> [TRY IT] Please filter the entries and return only the lines that include "rect".

(RECORDS SHOWN Opens)

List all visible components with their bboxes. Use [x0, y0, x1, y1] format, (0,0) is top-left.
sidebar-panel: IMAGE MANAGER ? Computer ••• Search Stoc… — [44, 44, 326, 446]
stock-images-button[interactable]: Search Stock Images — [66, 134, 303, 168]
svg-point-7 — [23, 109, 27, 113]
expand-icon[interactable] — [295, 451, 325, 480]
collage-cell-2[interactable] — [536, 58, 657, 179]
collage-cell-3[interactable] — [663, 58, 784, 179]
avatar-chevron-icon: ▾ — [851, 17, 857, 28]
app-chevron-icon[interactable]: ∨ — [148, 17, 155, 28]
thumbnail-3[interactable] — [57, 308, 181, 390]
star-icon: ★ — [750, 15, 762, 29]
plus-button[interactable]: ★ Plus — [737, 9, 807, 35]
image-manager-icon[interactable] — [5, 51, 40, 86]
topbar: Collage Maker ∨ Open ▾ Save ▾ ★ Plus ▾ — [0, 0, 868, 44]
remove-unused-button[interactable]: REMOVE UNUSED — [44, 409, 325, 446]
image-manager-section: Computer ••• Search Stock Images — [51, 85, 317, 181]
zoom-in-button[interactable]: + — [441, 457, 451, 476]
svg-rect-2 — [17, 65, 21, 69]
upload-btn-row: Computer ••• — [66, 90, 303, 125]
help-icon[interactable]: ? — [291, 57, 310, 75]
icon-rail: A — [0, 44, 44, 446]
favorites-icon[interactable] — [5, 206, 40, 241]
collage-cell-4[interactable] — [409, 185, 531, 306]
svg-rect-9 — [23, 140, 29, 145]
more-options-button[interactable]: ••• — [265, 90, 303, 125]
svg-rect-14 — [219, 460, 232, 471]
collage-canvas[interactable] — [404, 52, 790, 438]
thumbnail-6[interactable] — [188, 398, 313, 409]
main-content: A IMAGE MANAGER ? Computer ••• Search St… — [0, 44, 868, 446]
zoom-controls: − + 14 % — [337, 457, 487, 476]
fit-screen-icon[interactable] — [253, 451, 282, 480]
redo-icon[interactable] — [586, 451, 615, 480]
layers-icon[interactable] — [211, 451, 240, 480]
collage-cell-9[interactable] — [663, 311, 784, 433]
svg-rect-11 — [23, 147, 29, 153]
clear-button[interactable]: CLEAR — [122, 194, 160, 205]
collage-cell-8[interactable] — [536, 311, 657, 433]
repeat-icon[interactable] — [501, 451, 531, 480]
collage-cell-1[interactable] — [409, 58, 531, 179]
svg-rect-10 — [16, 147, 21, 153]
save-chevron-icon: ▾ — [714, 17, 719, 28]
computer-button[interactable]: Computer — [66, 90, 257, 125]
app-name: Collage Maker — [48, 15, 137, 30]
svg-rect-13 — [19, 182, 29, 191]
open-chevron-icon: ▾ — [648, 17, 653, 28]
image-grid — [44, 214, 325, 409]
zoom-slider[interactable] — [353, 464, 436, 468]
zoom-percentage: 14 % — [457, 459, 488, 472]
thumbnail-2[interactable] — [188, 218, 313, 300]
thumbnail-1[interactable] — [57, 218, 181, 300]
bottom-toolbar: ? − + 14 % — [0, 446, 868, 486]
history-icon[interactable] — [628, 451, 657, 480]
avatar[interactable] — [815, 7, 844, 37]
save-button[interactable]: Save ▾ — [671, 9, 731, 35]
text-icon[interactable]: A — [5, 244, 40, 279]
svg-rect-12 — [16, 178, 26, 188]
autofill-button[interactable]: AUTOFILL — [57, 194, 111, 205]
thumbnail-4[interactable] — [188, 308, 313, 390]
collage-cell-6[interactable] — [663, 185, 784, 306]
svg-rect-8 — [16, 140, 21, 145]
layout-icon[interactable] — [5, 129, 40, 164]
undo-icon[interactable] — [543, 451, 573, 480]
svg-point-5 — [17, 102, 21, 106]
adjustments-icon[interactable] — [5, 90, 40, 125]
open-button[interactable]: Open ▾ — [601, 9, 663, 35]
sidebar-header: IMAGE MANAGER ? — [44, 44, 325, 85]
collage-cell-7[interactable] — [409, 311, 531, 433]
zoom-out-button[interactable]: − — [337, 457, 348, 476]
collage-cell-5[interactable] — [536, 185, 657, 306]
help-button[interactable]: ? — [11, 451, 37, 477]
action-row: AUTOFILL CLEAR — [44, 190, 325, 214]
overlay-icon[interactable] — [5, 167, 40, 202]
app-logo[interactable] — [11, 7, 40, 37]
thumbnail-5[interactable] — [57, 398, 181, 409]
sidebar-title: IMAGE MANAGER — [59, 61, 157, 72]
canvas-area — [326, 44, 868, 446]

(RECORDS SHOWN Closes)

> [COMPLETED EXERCISE]
svg-rect-2 — [17, 65, 21, 69]
svg-rect-9 — [23, 140, 29, 145]
svg-rect-14 — [219, 460, 232, 471]
svg-rect-11 — [23, 147, 29, 153]
svg-rect-10 — [16, 147, 21, 153]
svg-rect-13 — [19, 182, 29, 191]
svg-rect-12 — [16, 178, 26, 188]
svg-rect-8 — [16, 140, 21, 145]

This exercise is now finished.